Skip the pictures and return every entry exactly as written.

■ Data to process
↓
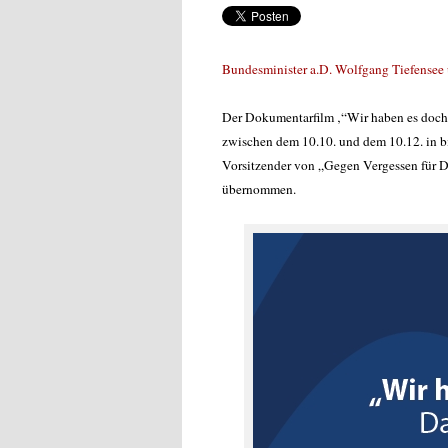
Bundesminister a.D. Wolfgang Tiefensee
Der Dokumentarfilm ‚“Wir haben es doch 
zwischen dem 10.10. und dem 10.12. in bi
Vorsitzender von „Gegen Vergessen für Dem
übernommen.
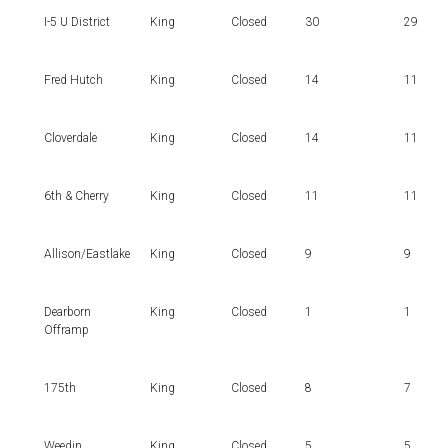
I-5 U District
King
Closed
30
29
Fred Hutch
King
Closed
14
11
Cloverdale
King
Closed
14
11
6th & Cherry
King
Closed
11
11
Allison/Eastlake
King
Closed
9
9
Dearborn
King
Closed
1
1
Offramp
175th
King
Closed
8
7
Weedin
King
Closed
5
5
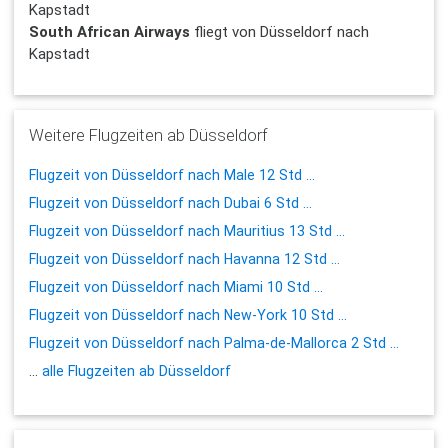
Kapstadt
South African Airways
fliegt von Düsseldorf nach
Kapstadt
Weitere Flugzeiten ab Düsseldorf
Flugzeit von Düsseldorf nach Male 12 Std ...
Flugzeit von Düsseldorf nach Dubai 6 Std ...
Flugzeit von Düsseldorf nach Mauritius 13 Std ...
Flugzeit von Düsseldorf nach Havanna 12 Std ...
Flugzeit von Düsseldorf nach Miami 10 Std ...
Flugzeit von Düsseldorf nach New-York 10 Std ...
Flugzeit von Düsseldorf nach Palma-de-Mallorca 2 Std ...
...
alle Flugzeiten ab Düsseldorf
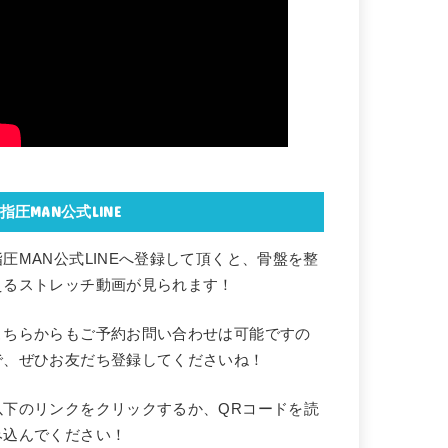
指圧MAN公式LINE
指圧MAN公式LINEへ登録して頂くと、骨盤を整
えるストレッチ動画が見られます！
こちらからもご予約お問い合わせは可能ですの
で、ぜひお友だち登録してくださいね！
以下のリンクをクリックするか、QRコードを読
み込んでください！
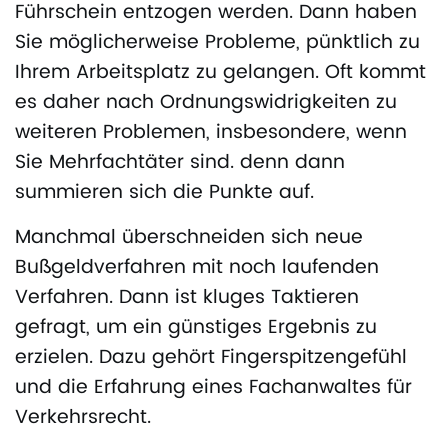
Führschein entzogen werden. Dann haben
Sie möglicherweise Probleme, pünktlich zu
Ihrem Arbeitsplatz zu gelangen. Oft kommt
es daher nach Ordnungswidrigkeiten zu
weiteren Problemen, insbesondere, wenn
Sie Mehrfachtäter sind. denn dann
summieren sich die Punkte auf.
Manchmal überschneiden sich neue
Bußgeldverfahren mit noch laufenden
Verfahren. Dann ist kluges Taktieren
gefragt, um ein günstiges Ergebnis zu
erzielen. Dazu gehört Fingerspitzengefühl
und die Erfahrung eines Fachanwaltes für
Verkehrsrecht.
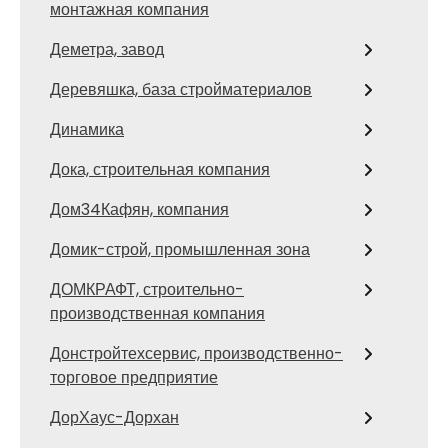
монтажная компания
Деметра, завод
Деревяшка, база стройматериалов
Динамика
Дока, строительная компания
Дом34Кафян, компания
Домик-строй, промышленная зона
ДОМКРАФТ, строительно-
производственная компания
Донстройтехсервис, производственно-
торговое предприятие
ДорХаус-Дорхан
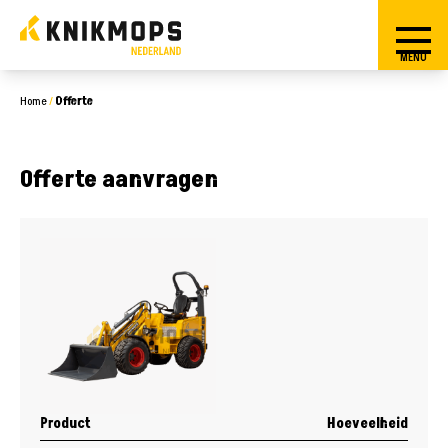
MENU
Home
/
Offerte
Offerte aanvragen
Product
Hoeveelheid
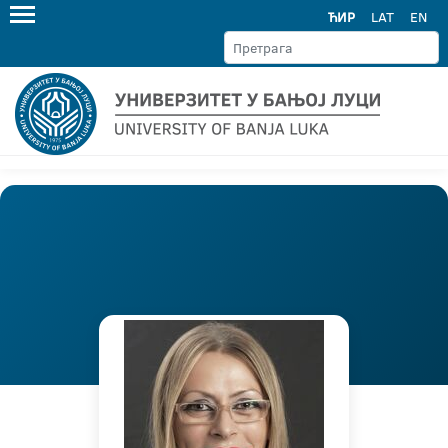
ЋИР
LAT
EN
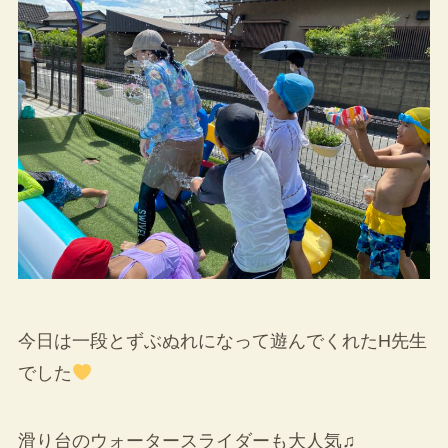
今日は一段とずぶぬれになって遊んでくれたH先生
でした
滑り台のウォータースライダーも大人気♫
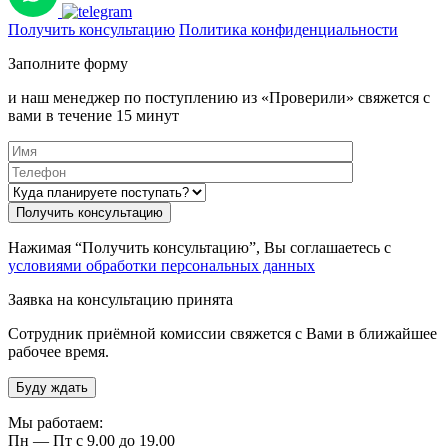
Получить консультацию
Политика конфиденциальности
Заполните форму
и наш менеджер по поступлению из «Проверили» свяжется с
вами в течение 15 минут
Нажимая “Получить консультацию”, Вы соглашаетесь с
условиями обработки персональных данных
Заявка на консультацию принята
Сотрудник приёмной комиссии свяжется с Вами в ближайшее
рабочее время.
Буду ждать
Мы работаем:
Пн — Пт с 9.00 до 19.00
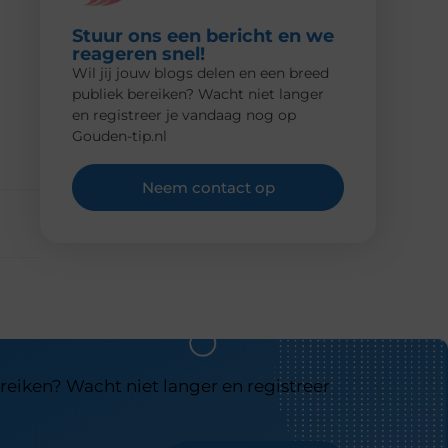
Stuur ons een bericht en we
reageren snel!
Wil jij jouw blogs delen en een breed
publiek bereiken? Wacht niet langer
en registreer je vandaag nog op
Gouden-tip.nl
Neem contact op
reiken? Wacht niet langer en registreer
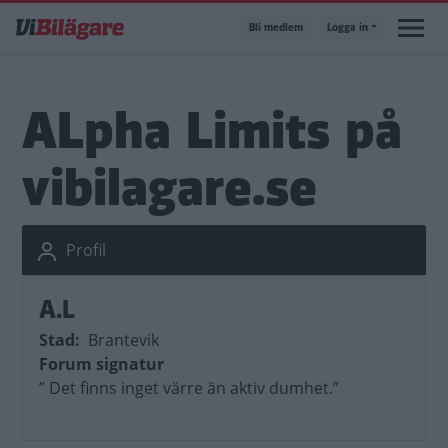
Hoppa
Bli medlem
Logga in
till
huvudinnehåll
ALpha Limits på
vibilagare.se
Profil
A.L
Stad
Brantevik
Forum signatur
” Det finns inget värre än aktiv dumhet.”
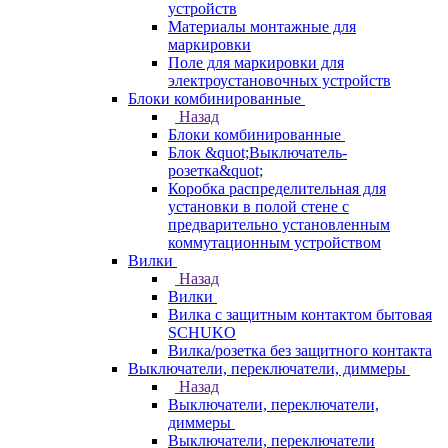
устройств
Материалы монтажные для
маркировки
Поле для маркировки для
электроустановочных устройств
Блоки комбинированные
Назад
Блоки комбинированные
Блок &quot;Выключатель-
розетка&quot;
Коробка распределительная для
установки в полой стене с
предварительно установленным
коммутационным устройством
Вилки
Назад
Вилки
Вилка с защитным контактом бытовая
SCHUKO
Вилка/розетка без защитного контакта
Выключатели, переключатели, диммеры
Назад
Выключатели, переключатели,
диммеры
Выключатели, переключатели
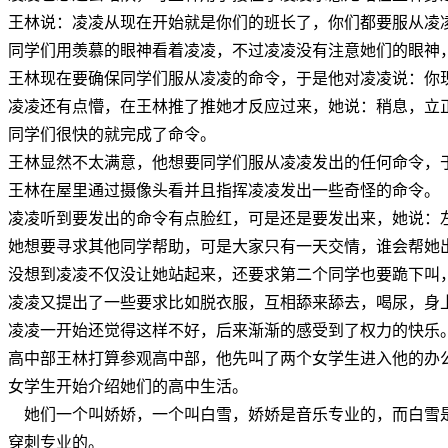
王林说：凌凌从现在开始就是你们的班长了，你们都要服从凌
同学们用羡慕的眼神看着凌凌，不过凌凌没有注意她们的眼神
王林现在要确保同学们服从凌凌的命令，于是他对凌凌说：你
凌凌还有点懵，在王林推了推她才反应过来，她说：稍息，立
同学们很快的就完成了命令。
王林显然不太满意，他想要同学们服从凌凌发出的任何命令，
王林在屋里通过摄像头看并且指挥凌凌发出一些奇怪的命令。
凌凌听到要发出的命令有点脸红，可是还是要发出来，她说：
她想要寻求其他同学帮助，可是大家只有一天交情，谁会帮她
没想到凌凌不仅没让她站起来，还要求第二个同学也要跪下叫
凌凌又提出了一些要求比如脱衣服，互相舔来舔去，喝尿，身
凌凌一开始还觉得这样不好，后来渐渐的感受到了权力的快乐
高中部王林打算参观高中部，他先叫了两个女学生进入他的办
女学生开始介绍她们的高中生活。
她们一个叫娇娇，一个叫白雪，娇娇是音乐专业的，而白雪
穿刺专业的。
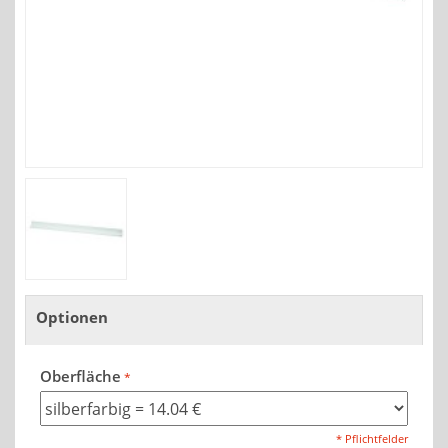
Optionen
Oberfläche
* Pflichtfelder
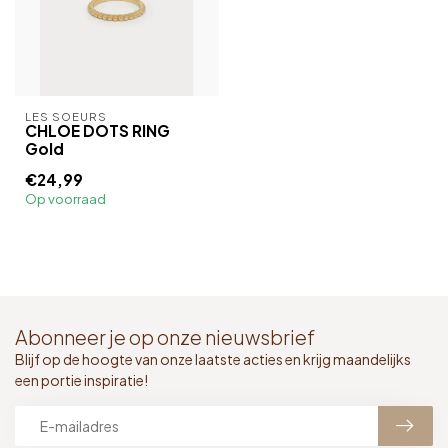
LES SOEURS
CHLOE DOTS RING
Gold
€24,99
Op voorraad
Abonneer je op onze nieuwsbrief
Blijf op de hoogte van onze laatste acties en krijg maandelijks
een portie inspiratie!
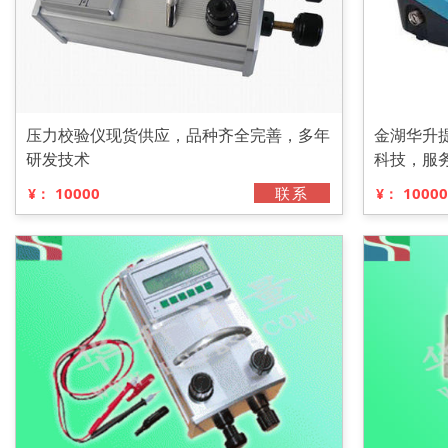
压力校验仪现货供应，品种齐全完善，多年
金湖华升
研发技术
科技，服
10000
联系
10000
¥：
¥：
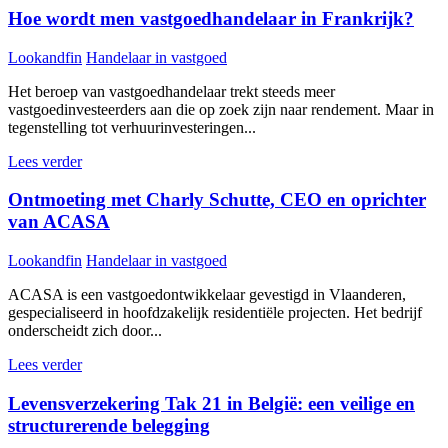
Hoe wordt men vastgoedhandelaar in Frankrijk?
Lookandfin
Handelaar in vastgoed
Het beroep van vastgoedhandelaar trekt steeds meer
vastgoedinvesteerders aan die op zoek zijn naar rendement. Maar in
tegenstelling tot verhuurinvesteringen...
Lees verder
Ontmoeting met Charly Schutte, CEO en oprichter
van ACASA
Lookandfin
Handelaar in vastgoed
ACASA is een vastgoedontwikkelaar gevestigd in Vlaanderen,
gespecialiseerd in hoofdzakelijk residentiële projecten. Het bedrijf
onderscheidt zich door...
Lees verder
Levensverzekering Tak 21 in België: een veilige en
structurerende belegging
↑
■ Response area
Bundesminister a.D. Wolfgang Tiefensee
Der Dokumentarfilm ‚“Wir haben es doch 
zwischen dem 10.10. und dem 10.12. in bi
Vorsitzender von „Gegen Vergessen für Dem
übernommen.
I-5 U District
King
Closed
30
29
Fred Hutch
King
Closed
14
11
Cloverdale
King
Closed
14
11
6th & Cherry
King
Closed
11
11
Allison/Eastlake
King
Closed
9
9
Dearborn
King
Closed
1
1
Offramp
175th
King
Closed
8
7
Weedin
King
Closed
5
5
Kapstadt
South African Airways
fliegt von Düsseldorf nach
Kapstadt
Weitere Flugzeiten ab Düsseldorf
Flugzeit von Düsseldorf nach Male 12 Std ...
Flugzeit von Düsseldorf nach Dubai 6 Std ...
Flugzeit von Düsseldorf nach Mauritius 13 Std ...
Flugzeit von Düsseldorf nach Havanna 12 Std ...
Flugzeit von Düsseldorf nach Miami 10 Std ...
Flugzeit von Düsseldorf nach New-York 10 Std ...
Flugzeit von Düsseldorf nach Palma-de-Mallorca 2 Std ...
...
alle Flugzeiten ab Düsseldorf
指圧MAN公式LINE
指圧MAN公式LINEへ登録して頂くと、骨盤を整
えるストレッチ動画が見られます！
こちらからもご予約お問い合わせは可能ですの
で、ぜひお友だち登録してくださいね！
以下のリンクをクリックするか、QRコードを読
み込んでください！
Führschein entzogen werden. Dann haben
Sie möglicherweise Probleme, pünktlich zu
Ihrem Arbeitsplatz zu gelangen. Oft kommt
es daher nach Ordnungswidrigkeiten zu
weiteren Problemen, insbesondere, wenn
Sie Mehrfachtäter sind. denn dann
summieren sich die Punkte auf.
Manchmal überschneiden sich neue
Bußgeldverfahren mit noch laufenden
Verfahren. Dann ist kluges Taktieren
gefragt, um ein günstiges Ergebnis zu
erzielen. Dazu gehört Fingerspitzengefühl
und die Erfahrung eines Fachanwaltes für
Verkehrsrecht.
монтажная компания
Деметра, завод
Деревяшка, база стройматериалов
Динамика
Дока, строительная компания
Дом34Кафян, компания
Домик-строй, промышленная зона
ДОМКРАФТ, строительно-
производственная компания
Донстройтехсервис, производственно-
торговое предприятие
ДорХаус-Дорхан
MENU
Home
/
Offerte
Offerte aanvragen
Product
Hoeveelheid
ЋИР
LAT
EN
今日は一段とずぶぬれになって遊んでくれたH先生
でした
滑り台のウォータースライダーも大人気♫
Получить консультацию
Политика конфиденциальности
Заполните форму
и наш менеджер по поступлению из «Проверили» свяжется с
вами в течение 15 минут
Нажимая “Получить консультацию”, Вы соглашаетесь с
условиями обработки персональных данных
Заявка на консультацию принята
Сотрудник приёмной комиссии свяжется с Вами в ближайшее
рабочее время.
Буду ждать
Мы работаем:
Пн — Пт с 9.00 до 19.00
Stuur ons een bericht en we
reageren snel!
Wil jij jouw blogs delen en een breed
publiek bereiken? Wacht niet langer
en registreer je vandaag nog op
Gouden-tip.nl
Neem contact op
reiken? Wacht niet langer en registreer
Hoppa
Bli medlem
Logga in
till
huvudinnehåll
ALpha Limits på
vibilagare.se
Profil
A.L
Stad
Brantevik
Forum signatur
” Det finns inget värre än aktiv dumhet.”
устройств
Материалы монтажные для
маркировки
Поле для маркировки для
электроустановочных устройств
Блоки комбинированные
Назад
Блоки комбинированные
Блок &quot;Выключатель-
розетка&quot;
Коробка распределительная для
установки в полой стене с
предварительно установленным
коммутационным устройством
Вилки
Назад
Вилки
Вилка с защитным контактом бытовая
SCHUKO
Вилка/розетка без защитного контакта
Выключатели, переключатели, диммеры
Назад
Выключатели, переключатели,
диммеры
Выключатели, переключатели
王林说：凌凌从现在开始就是你们的班长了，你们都要服从凌
同学们用羡慕的眼神看着凌凌，不过凌凌没有注意她们的眼神
王林现在要确保同学们服从凌凌的命令，于是他对凌凌说：你
凌凌还有点懵，在王林推了推她才反应过来，她说：稍息，立
同学们很快的就完成了命令。
王林显然不太满意，他想要同学们服从凌凌发出的任何命令，
王林在屋里通过摄像头看并且指挥凌凌发出一些奇怪的命令。
凌凌听到要发出的命令有点脸红，可是还是要发出来，她说：
她想要寻求其他同学帮助，可是大家只有一天交情，谁会帮她
没想到凌凌不仅没让她站起来，还要求第二个同学也要跪下叫
凌凌又提出了一些要求比如脱衣服，互相舔来舔去，喝尿，身
凌凌一开始还觉得这样不好，后来渐渐的感受到了权力的快乐
高中部王林打算参观高中部，他先叫了两个女学生进入他的办
女学生开始介绍她们的高中生活。
她们一个叫娇娇，一个叫白雪，娇娇是音乐专业的，而白雪
穿刺专业的。
Optionen
Oberfläche
* Pflichtfelder
LES SOEURS
CHLOE DOTS RING
Gold
€24,99
Op voorraad
Abonneer je op onze nieuwsbrief
Blijf op de hoogte van onze laatste acties en krijg maandelijks
een portie inspiratie!
压力校验仪现货供应，品种齐全完善，多年
金湖华升
研发技术
科技，服
10000
联系
10000
¥：
¥：
Hoe wordt men vastgoedhandelaar in Frankrijk?
Lookandfin
Handelaar in vastgoed
Het beroep van vastgoedhandelaar trekt steeds meer
vastgoedinvesteerders aan die op zoek zijn naar rendement. Maar in
tegenstelling tot verhuurinvesteringen...
Lees verder
Ontmoeting met Charly Schutte, CEO en oprichter
van ACASA
Lookandfin
Handelaar in vastgoed
ACASA is een vastgoedontwikkelaar gevestigd in Vlaanderen,
gespecialiseerd in hoofdzakelijk residentiële projecten. Het bedrijf
onderscheidt zich door...
Lees verder
Levensverzekering Tak 21 in België: een veilige en
structurerende belegging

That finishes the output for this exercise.